### DATA PROVIDED:
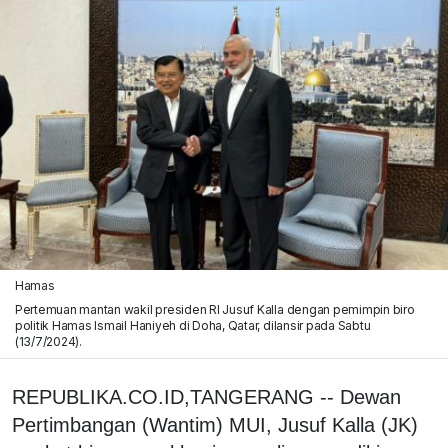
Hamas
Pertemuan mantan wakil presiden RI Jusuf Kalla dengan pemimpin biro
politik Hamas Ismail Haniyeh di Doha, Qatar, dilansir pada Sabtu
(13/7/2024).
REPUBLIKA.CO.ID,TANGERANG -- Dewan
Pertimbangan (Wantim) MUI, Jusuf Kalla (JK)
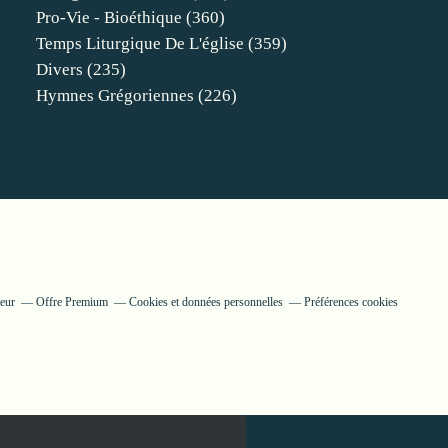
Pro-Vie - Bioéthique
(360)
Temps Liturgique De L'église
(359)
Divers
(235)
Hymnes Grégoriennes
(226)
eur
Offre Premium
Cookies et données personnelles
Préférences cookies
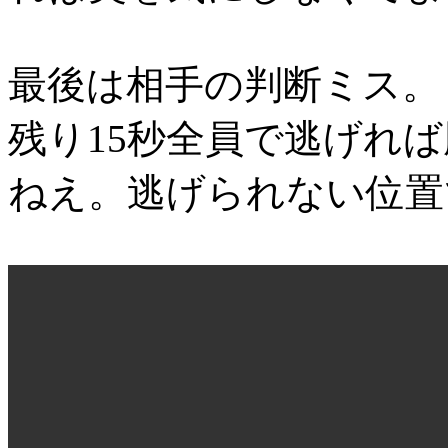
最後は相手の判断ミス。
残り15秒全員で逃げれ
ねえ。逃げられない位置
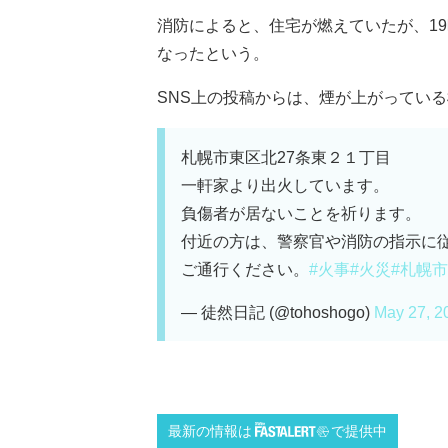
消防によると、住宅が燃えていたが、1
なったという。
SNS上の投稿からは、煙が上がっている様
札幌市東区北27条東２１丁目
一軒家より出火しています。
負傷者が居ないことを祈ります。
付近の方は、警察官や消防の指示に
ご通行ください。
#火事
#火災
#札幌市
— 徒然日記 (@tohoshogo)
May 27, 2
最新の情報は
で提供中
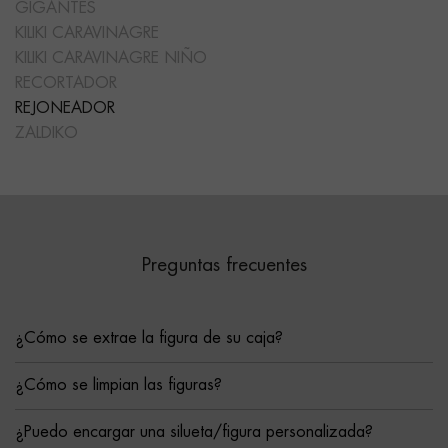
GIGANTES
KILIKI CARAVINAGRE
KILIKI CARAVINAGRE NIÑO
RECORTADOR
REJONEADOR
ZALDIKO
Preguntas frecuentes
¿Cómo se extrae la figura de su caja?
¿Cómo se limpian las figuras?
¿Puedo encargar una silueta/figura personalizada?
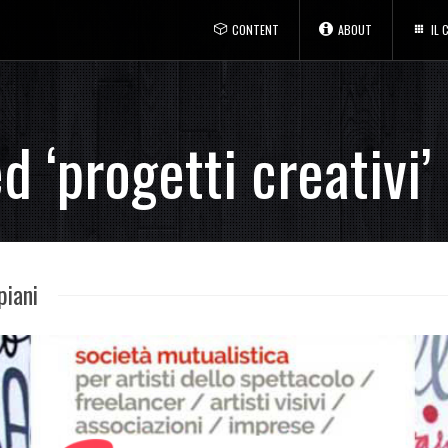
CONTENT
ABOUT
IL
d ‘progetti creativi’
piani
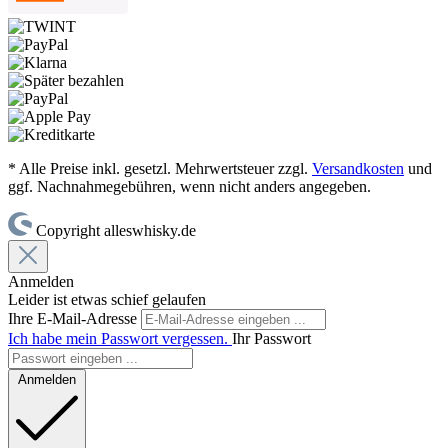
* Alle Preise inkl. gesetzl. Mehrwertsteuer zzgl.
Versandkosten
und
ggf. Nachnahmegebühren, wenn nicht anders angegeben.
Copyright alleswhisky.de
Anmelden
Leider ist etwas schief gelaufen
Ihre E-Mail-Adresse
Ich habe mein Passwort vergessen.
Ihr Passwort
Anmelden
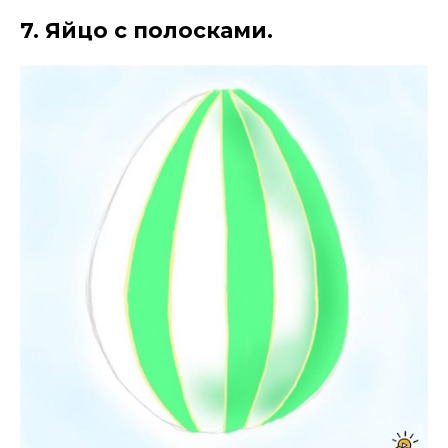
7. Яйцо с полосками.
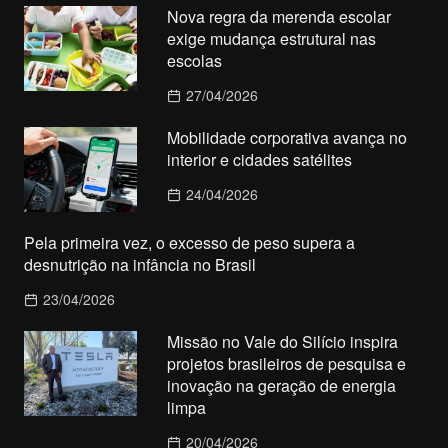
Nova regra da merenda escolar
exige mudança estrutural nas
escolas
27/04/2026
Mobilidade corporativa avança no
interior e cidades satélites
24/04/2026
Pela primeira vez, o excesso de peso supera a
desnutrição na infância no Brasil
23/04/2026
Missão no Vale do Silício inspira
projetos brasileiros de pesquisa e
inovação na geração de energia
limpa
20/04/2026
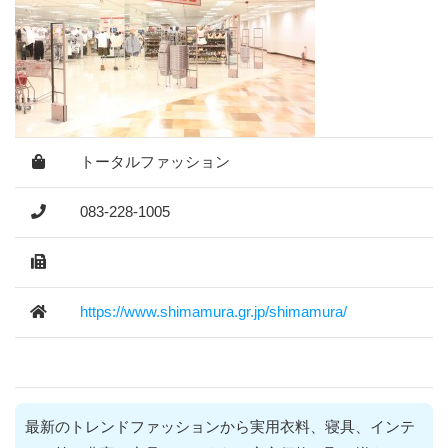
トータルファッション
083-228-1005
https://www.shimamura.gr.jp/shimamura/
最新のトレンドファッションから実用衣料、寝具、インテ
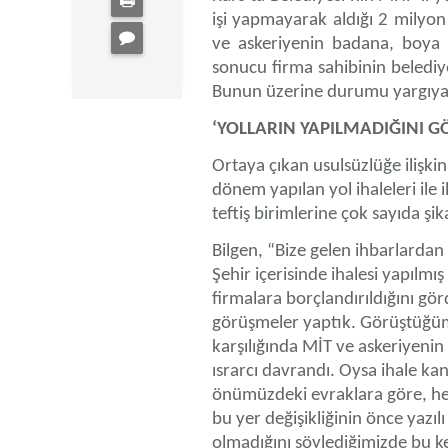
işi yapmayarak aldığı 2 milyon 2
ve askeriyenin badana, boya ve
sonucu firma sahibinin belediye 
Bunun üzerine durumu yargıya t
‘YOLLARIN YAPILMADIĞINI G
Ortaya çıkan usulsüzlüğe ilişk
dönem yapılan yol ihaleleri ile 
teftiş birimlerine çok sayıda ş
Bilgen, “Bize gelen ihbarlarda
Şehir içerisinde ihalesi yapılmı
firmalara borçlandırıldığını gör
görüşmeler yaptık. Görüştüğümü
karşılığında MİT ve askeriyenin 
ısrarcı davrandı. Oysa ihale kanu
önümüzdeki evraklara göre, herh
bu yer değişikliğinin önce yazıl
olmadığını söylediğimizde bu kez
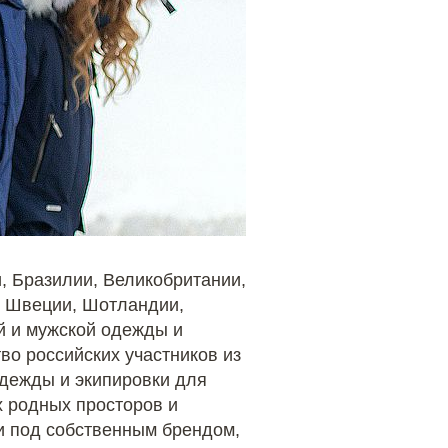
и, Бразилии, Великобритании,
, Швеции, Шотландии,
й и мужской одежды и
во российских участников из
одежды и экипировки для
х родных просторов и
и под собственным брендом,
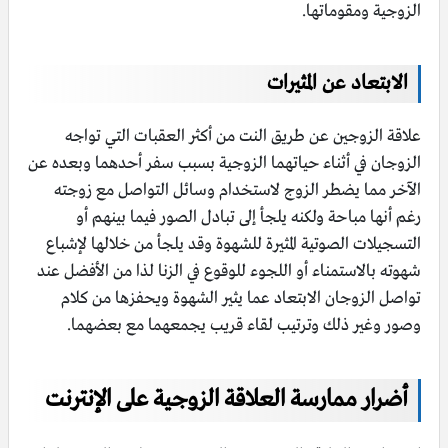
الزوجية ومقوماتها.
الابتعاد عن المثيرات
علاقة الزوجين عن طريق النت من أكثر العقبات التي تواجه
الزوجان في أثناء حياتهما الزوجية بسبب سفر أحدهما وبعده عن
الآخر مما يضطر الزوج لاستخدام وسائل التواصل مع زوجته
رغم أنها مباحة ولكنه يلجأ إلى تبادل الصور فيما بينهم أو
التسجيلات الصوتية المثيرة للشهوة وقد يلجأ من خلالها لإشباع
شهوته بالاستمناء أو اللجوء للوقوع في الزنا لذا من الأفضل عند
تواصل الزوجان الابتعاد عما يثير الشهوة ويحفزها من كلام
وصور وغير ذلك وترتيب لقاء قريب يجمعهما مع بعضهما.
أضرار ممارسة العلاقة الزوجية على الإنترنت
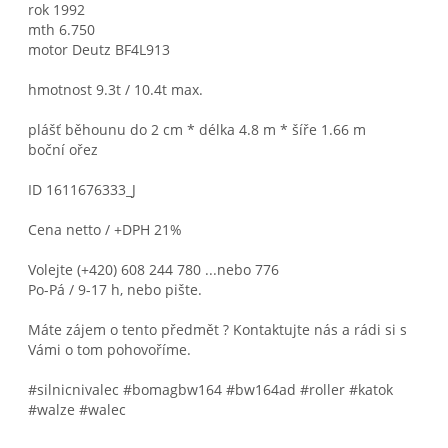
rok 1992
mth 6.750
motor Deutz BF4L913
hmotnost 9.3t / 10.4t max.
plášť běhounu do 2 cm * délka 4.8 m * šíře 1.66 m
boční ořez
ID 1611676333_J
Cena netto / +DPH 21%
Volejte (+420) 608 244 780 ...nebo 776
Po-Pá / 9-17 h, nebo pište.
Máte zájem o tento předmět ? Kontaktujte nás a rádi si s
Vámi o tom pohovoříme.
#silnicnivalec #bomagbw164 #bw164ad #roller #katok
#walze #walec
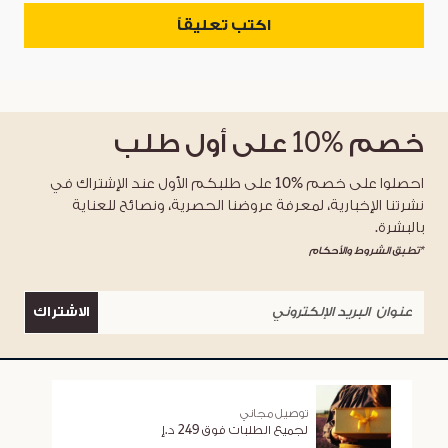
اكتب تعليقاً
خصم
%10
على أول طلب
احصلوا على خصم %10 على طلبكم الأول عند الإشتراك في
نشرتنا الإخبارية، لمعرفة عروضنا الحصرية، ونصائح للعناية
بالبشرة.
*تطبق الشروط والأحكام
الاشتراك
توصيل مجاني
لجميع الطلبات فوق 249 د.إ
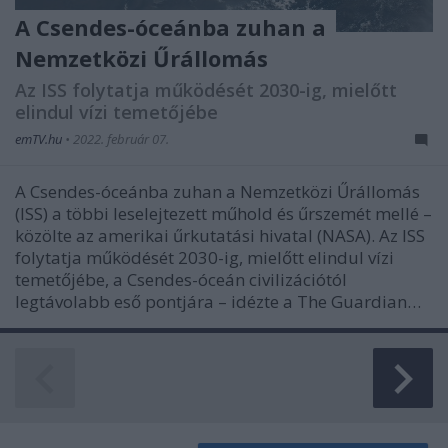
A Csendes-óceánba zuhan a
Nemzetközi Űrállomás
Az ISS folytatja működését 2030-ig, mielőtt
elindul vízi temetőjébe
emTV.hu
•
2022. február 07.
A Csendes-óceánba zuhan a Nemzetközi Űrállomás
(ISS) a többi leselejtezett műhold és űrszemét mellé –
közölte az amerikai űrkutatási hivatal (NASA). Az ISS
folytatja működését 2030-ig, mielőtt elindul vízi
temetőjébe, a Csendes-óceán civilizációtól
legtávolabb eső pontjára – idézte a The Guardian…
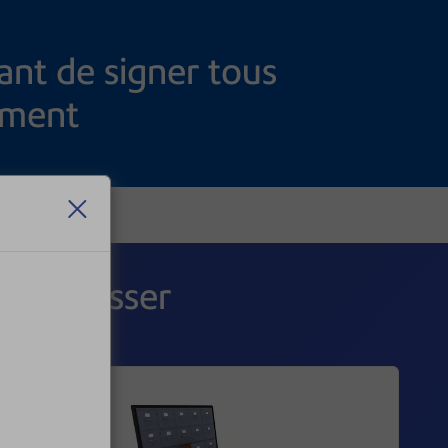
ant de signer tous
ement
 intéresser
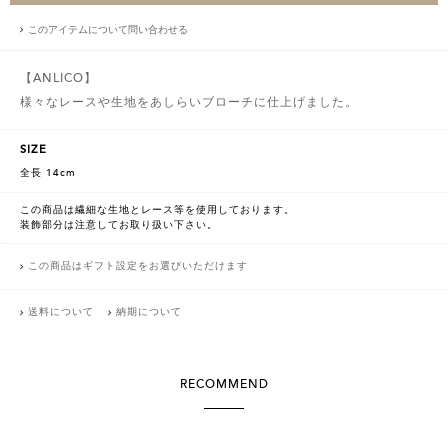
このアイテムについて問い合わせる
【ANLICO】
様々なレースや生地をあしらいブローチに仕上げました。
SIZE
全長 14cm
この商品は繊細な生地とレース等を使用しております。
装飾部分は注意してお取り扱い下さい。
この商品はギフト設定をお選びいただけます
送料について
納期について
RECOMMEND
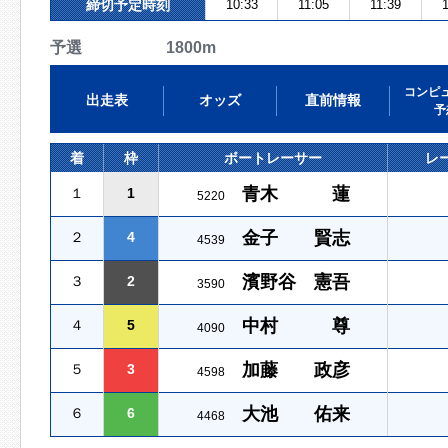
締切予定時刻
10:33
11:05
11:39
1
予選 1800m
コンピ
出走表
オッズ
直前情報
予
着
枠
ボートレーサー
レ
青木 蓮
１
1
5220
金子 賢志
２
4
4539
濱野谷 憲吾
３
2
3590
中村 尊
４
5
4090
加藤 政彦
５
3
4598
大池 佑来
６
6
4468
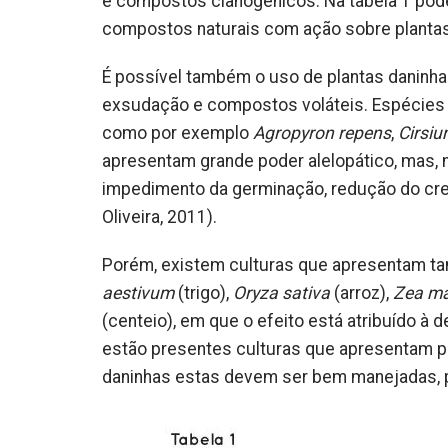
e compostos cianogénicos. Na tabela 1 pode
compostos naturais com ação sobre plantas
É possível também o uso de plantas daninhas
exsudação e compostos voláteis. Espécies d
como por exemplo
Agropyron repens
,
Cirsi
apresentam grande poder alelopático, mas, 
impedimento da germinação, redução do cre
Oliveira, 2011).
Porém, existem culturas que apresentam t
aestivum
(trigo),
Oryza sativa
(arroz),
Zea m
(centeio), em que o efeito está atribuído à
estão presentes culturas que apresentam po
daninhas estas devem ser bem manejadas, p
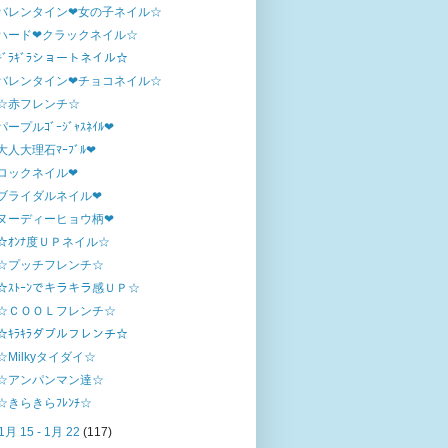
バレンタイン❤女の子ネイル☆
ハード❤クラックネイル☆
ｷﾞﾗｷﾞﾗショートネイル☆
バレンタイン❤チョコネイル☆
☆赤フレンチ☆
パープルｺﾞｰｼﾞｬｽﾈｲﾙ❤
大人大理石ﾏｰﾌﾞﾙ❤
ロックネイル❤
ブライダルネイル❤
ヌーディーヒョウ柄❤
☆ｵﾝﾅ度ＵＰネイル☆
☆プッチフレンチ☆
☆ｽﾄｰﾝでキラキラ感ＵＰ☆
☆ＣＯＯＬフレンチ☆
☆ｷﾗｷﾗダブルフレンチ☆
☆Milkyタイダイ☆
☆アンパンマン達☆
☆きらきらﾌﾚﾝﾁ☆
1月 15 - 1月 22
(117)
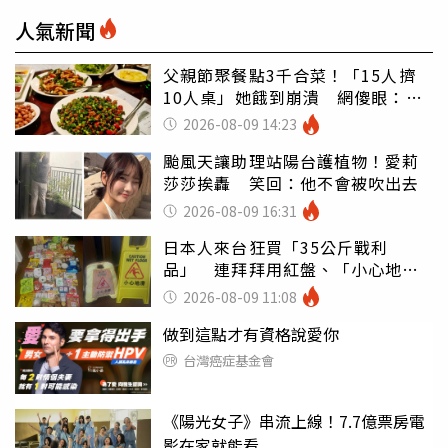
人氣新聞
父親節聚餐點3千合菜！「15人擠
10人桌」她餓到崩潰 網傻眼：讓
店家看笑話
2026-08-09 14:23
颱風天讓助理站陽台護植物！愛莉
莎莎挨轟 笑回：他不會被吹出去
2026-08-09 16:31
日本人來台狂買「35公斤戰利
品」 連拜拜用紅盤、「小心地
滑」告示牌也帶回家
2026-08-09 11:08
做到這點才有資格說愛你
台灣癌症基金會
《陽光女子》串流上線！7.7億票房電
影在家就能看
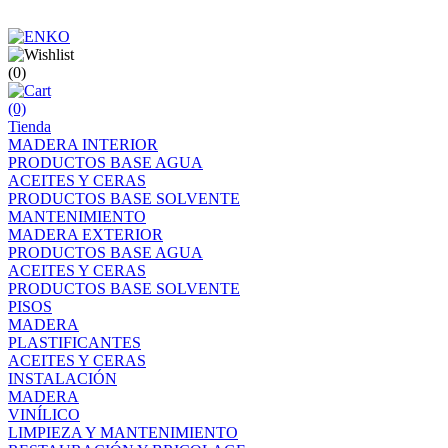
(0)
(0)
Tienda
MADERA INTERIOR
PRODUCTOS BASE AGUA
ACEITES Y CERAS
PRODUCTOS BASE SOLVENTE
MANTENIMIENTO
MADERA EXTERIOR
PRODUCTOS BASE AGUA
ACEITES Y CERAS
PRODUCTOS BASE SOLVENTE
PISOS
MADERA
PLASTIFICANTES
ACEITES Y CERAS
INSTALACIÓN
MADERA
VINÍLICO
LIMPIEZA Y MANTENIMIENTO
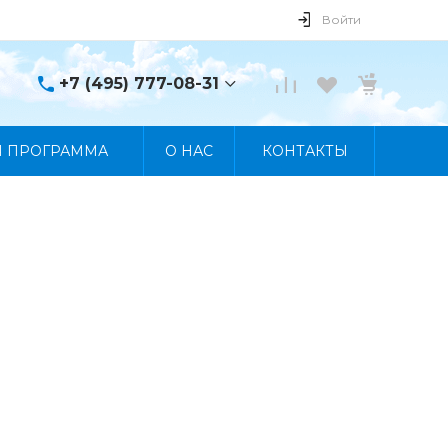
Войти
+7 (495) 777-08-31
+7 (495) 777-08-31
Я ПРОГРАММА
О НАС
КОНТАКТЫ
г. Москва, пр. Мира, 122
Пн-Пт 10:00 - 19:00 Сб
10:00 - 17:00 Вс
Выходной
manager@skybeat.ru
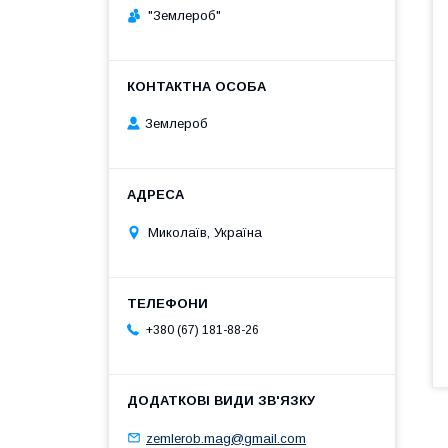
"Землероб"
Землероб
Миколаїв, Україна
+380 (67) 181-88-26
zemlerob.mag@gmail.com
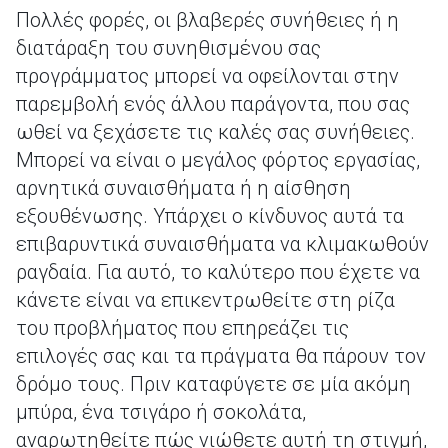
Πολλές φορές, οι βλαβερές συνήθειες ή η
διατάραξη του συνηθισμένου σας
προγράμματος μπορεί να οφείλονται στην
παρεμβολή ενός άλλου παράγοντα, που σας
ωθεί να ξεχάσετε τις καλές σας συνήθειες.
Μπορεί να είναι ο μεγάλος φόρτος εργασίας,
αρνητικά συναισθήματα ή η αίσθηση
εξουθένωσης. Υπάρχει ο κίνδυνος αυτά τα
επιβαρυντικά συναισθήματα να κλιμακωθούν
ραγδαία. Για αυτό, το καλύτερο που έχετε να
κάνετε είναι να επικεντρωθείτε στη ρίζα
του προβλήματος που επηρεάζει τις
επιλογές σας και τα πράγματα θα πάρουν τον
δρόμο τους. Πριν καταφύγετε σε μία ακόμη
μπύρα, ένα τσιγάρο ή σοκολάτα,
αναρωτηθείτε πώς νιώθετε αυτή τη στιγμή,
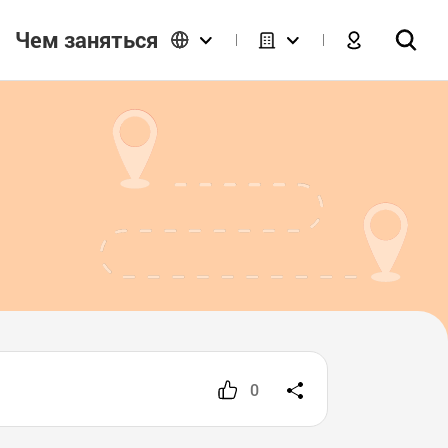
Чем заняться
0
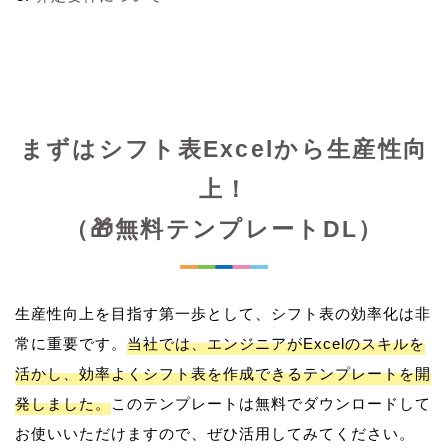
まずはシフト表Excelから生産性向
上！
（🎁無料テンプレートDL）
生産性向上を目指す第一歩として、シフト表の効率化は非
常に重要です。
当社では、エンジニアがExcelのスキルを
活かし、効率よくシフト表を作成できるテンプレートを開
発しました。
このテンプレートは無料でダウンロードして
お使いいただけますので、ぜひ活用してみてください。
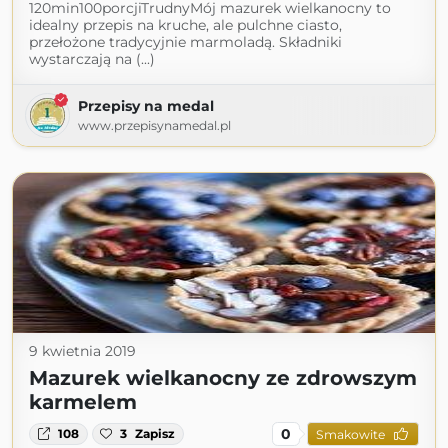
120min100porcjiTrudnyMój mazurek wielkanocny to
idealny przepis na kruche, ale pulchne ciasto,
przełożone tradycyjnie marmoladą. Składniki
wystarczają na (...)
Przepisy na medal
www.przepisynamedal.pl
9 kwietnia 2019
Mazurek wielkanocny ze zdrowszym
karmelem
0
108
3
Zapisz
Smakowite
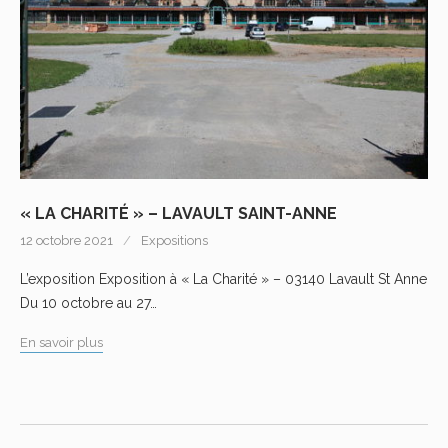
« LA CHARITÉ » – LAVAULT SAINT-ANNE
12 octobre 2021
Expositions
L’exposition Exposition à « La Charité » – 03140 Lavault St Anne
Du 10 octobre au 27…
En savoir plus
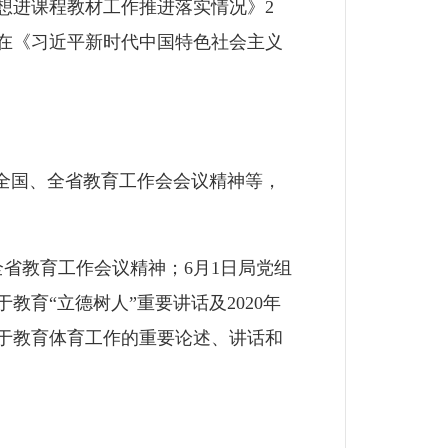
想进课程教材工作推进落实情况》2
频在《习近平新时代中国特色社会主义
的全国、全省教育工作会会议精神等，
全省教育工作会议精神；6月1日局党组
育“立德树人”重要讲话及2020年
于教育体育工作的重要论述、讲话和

### PROBLEM:
Only exact duplicates of the lines from the one containing "Przepisy na medal" through the final line of the entries, both included, are needed, with pictures left out.

### RESPONSE BOX:
Przepisy na medal
www.przepisynamedal.pl
9 kwietnia 2019
Mazurek wielkanocny ze zdrowszym
karmelem
0
108
3
Zapisz
Smakowite
« LA CHARITÉ » – LAVAULT SAINT-ANNE
12 octobre 2021
Expositions
L’exposition Exposition à « La Charité » – 03140 Lavault St Anne
Du 10 octobre au 27…
En savoir plus
想进课程教材工作推进落实情况》2
频在《习近平新时代中国特色社会主义
的全国、全省教育工作会会议精神等，
全省教育工作会议精神；6月1日局党组
育“立德树人”重要讲话及2020年
于教育体育工作的重要论述、讲话和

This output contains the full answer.